YOUR ASSIGNMENT |
Count the lines below that contain the word "wird", and state only that number.

GIVEN RECORDS |
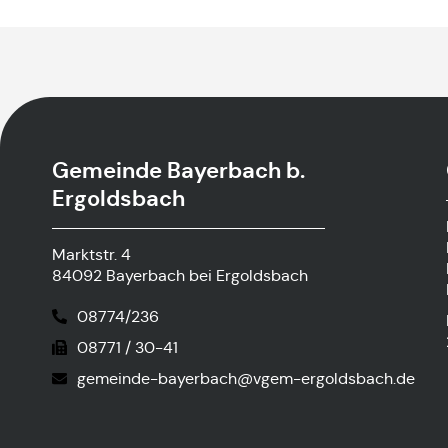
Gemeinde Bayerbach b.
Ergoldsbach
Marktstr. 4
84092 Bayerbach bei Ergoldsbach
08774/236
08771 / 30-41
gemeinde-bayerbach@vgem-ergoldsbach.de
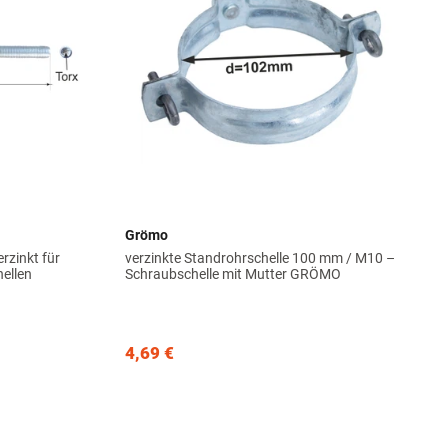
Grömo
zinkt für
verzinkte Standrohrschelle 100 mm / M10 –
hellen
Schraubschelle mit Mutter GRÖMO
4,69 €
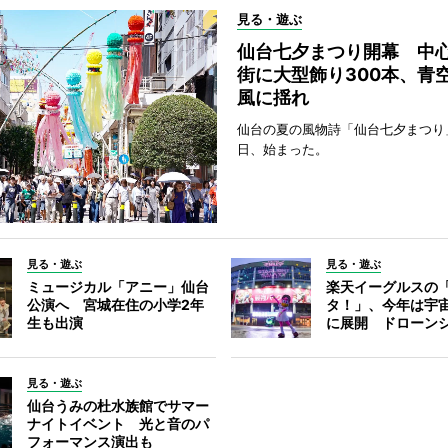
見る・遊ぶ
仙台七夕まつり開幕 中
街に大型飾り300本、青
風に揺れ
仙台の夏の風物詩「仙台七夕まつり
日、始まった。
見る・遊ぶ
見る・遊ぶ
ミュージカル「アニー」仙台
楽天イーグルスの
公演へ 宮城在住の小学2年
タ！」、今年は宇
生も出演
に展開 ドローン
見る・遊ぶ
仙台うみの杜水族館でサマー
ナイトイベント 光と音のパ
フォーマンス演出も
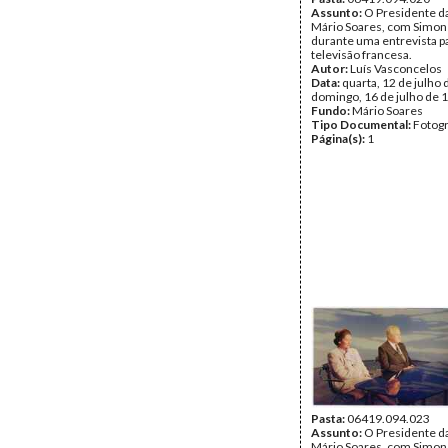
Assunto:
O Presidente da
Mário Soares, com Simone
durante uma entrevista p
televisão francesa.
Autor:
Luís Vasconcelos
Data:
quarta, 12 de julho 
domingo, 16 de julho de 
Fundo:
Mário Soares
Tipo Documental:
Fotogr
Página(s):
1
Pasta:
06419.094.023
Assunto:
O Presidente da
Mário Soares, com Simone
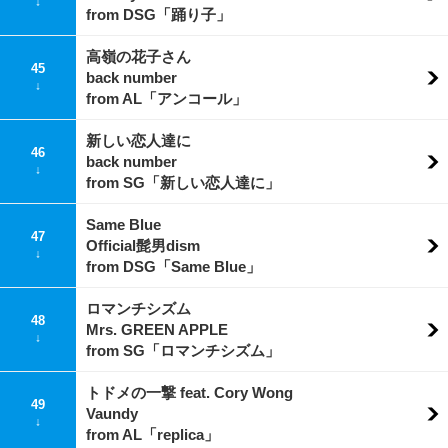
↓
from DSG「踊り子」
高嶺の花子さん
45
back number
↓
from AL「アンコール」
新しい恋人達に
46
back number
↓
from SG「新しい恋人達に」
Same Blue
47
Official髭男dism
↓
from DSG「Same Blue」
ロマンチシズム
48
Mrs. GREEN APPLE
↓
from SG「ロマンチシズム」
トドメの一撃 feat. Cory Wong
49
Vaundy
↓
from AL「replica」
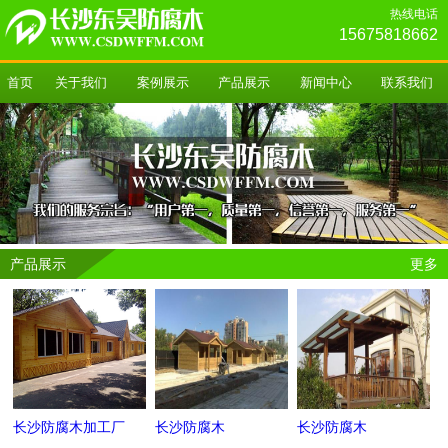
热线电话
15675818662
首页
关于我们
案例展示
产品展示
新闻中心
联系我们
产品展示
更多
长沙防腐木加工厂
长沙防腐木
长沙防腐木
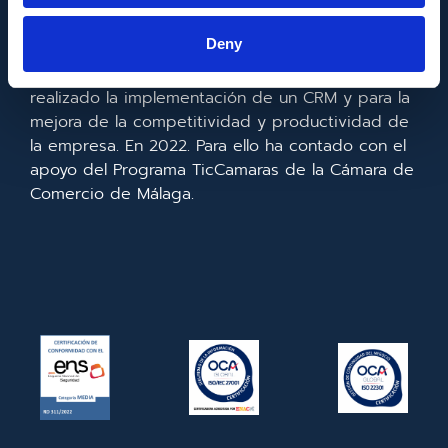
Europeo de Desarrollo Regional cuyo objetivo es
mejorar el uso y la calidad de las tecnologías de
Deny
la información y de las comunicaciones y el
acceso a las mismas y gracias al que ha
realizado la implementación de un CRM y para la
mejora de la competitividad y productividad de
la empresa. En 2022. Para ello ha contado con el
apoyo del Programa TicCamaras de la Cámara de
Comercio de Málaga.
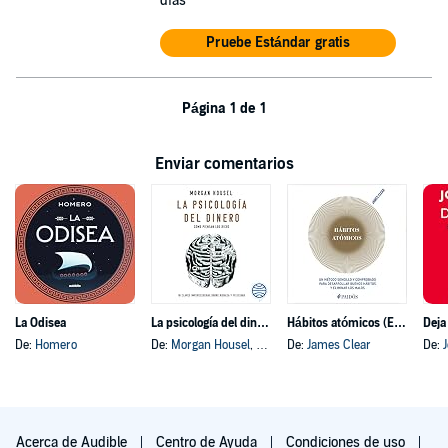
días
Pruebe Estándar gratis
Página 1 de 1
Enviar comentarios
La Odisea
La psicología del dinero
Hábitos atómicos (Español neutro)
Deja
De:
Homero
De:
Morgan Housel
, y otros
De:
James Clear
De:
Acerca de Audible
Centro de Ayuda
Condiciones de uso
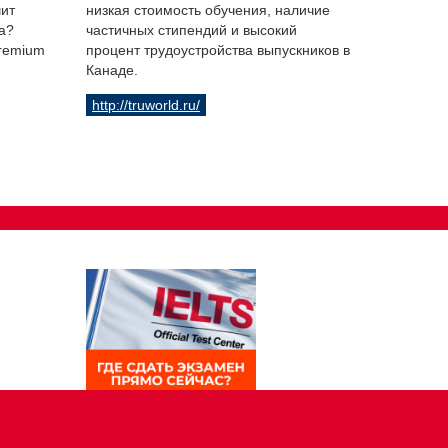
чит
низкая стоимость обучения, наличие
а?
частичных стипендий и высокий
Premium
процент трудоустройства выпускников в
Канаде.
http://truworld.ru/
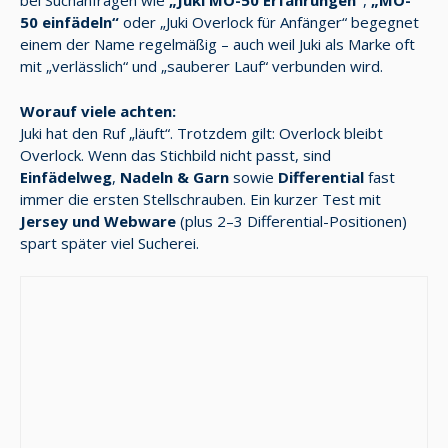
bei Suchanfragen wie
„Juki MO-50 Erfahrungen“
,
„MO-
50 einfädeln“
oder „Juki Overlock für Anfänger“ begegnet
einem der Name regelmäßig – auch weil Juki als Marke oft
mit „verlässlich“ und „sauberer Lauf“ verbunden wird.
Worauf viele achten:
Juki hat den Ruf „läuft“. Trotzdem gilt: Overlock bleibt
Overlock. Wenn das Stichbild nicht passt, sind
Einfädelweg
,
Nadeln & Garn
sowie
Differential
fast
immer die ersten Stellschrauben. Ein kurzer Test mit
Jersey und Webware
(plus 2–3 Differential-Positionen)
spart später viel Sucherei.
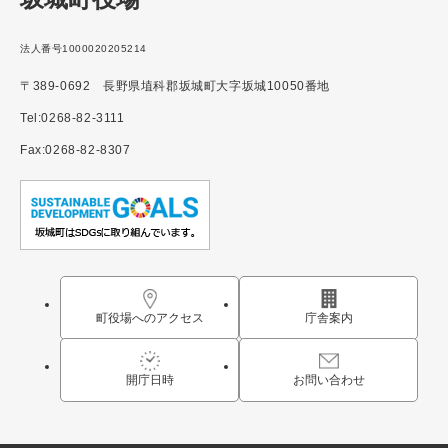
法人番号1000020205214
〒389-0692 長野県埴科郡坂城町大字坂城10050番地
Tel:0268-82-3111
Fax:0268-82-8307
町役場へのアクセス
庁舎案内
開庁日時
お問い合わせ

...

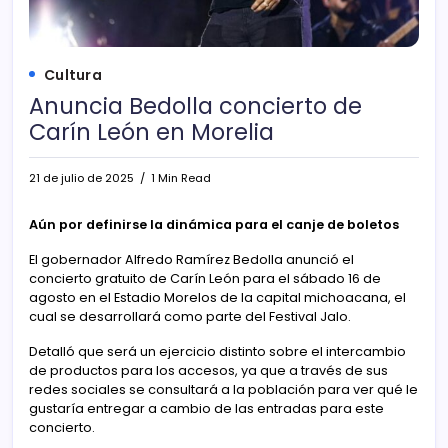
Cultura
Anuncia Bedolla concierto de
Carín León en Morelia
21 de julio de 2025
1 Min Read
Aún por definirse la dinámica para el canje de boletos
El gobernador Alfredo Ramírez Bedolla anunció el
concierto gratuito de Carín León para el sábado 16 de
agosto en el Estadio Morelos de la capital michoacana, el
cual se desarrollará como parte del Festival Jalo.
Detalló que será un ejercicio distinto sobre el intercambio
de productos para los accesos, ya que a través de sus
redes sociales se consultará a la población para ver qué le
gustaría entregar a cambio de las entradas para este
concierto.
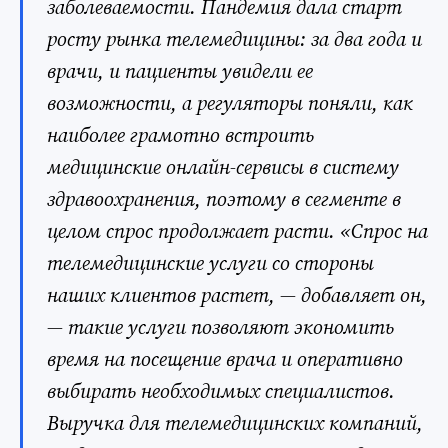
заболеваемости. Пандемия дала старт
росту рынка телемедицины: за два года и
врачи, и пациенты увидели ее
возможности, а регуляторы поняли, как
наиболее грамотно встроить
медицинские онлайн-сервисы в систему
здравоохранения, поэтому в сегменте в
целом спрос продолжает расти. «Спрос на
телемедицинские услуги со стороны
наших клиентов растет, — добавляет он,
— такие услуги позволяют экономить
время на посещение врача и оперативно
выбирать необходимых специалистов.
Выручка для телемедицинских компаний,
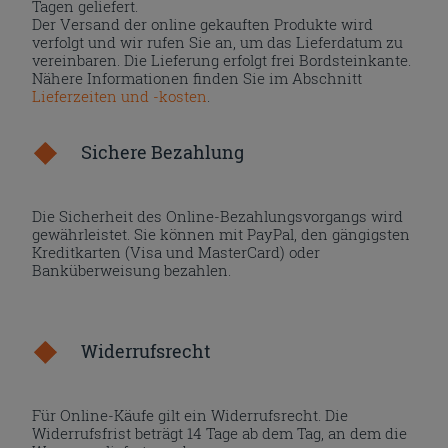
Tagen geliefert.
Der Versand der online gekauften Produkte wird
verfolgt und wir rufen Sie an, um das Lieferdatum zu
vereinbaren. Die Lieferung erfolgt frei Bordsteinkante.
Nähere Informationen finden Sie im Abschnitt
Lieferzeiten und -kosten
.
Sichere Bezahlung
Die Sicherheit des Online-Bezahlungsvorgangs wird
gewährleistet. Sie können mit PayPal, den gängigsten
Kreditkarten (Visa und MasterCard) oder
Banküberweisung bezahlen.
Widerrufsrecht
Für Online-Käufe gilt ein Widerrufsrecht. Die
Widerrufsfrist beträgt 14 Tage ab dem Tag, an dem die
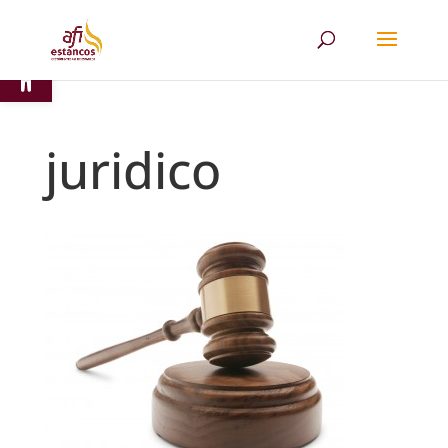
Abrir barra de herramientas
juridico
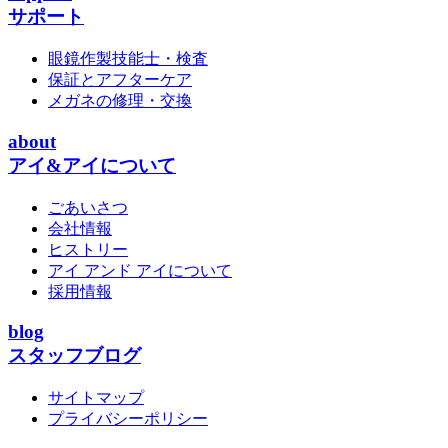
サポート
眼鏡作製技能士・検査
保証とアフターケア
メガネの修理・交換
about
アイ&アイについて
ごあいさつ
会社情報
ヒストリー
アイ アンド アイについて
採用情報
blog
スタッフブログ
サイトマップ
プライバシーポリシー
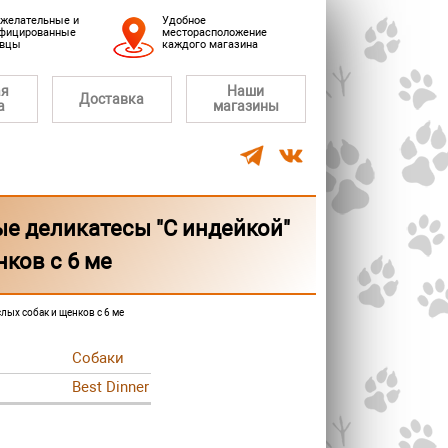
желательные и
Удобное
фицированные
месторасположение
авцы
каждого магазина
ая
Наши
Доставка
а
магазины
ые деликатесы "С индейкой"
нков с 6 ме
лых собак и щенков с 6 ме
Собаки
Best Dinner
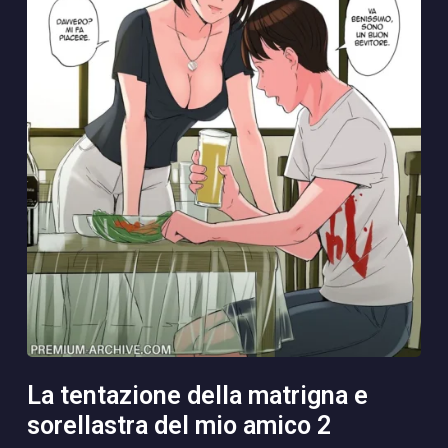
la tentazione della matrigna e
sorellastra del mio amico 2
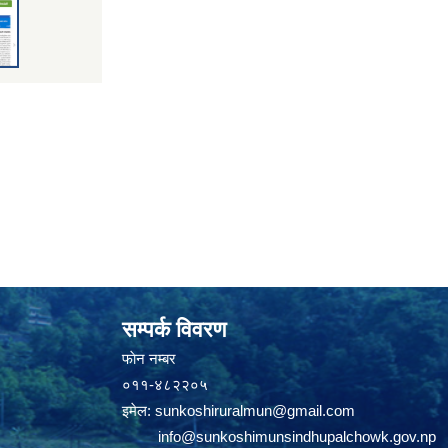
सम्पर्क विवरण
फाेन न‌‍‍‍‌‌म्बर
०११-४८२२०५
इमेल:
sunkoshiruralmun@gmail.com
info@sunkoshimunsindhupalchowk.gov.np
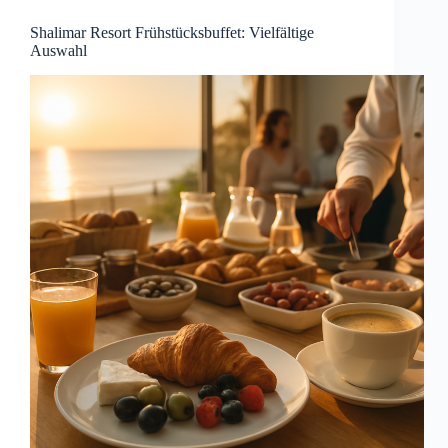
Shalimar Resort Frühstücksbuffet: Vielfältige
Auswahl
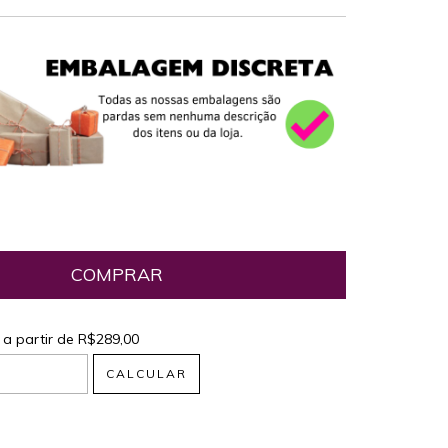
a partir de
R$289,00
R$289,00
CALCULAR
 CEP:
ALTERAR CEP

* * *

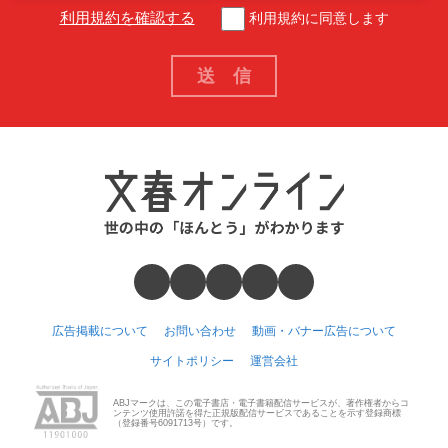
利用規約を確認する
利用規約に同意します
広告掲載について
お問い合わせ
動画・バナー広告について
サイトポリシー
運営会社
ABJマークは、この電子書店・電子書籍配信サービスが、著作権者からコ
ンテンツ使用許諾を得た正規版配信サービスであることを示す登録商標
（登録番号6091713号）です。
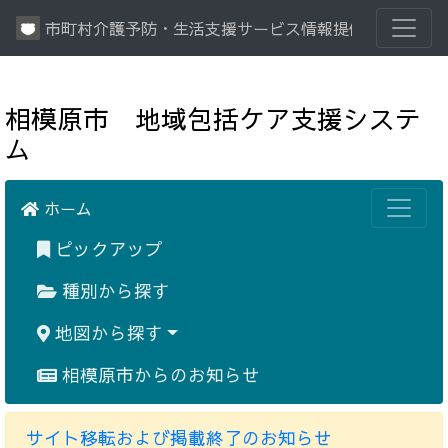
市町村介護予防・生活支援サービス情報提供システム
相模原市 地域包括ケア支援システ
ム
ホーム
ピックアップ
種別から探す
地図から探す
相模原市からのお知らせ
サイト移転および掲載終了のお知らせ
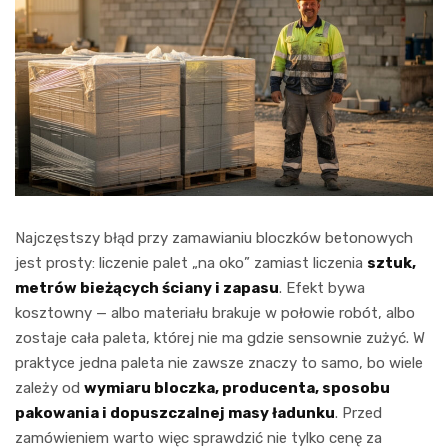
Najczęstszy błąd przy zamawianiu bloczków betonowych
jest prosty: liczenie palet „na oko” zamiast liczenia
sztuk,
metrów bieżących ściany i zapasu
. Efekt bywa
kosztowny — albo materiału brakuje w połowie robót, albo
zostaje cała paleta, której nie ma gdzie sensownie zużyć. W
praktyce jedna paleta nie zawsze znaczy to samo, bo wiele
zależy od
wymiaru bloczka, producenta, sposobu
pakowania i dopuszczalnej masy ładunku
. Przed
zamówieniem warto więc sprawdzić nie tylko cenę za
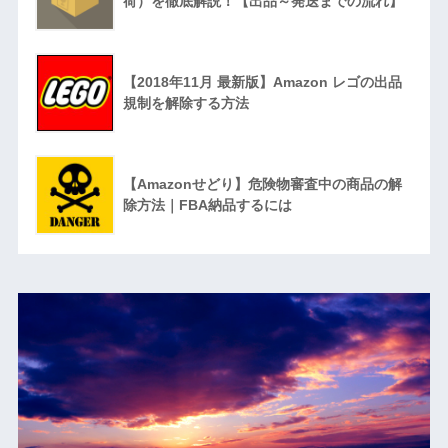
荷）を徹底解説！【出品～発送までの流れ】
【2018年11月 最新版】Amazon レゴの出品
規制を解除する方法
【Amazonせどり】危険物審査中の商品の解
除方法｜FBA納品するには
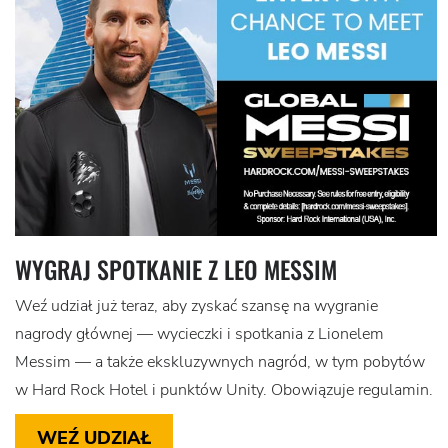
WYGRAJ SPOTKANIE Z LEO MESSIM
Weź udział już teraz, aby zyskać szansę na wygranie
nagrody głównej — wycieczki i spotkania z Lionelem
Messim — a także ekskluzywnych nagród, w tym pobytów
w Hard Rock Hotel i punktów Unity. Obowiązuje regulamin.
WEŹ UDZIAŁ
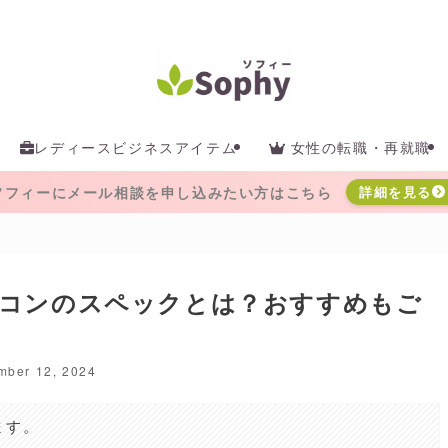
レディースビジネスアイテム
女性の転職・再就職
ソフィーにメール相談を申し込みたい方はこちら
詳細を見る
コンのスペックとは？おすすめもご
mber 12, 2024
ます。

TASK SOLUTION |
3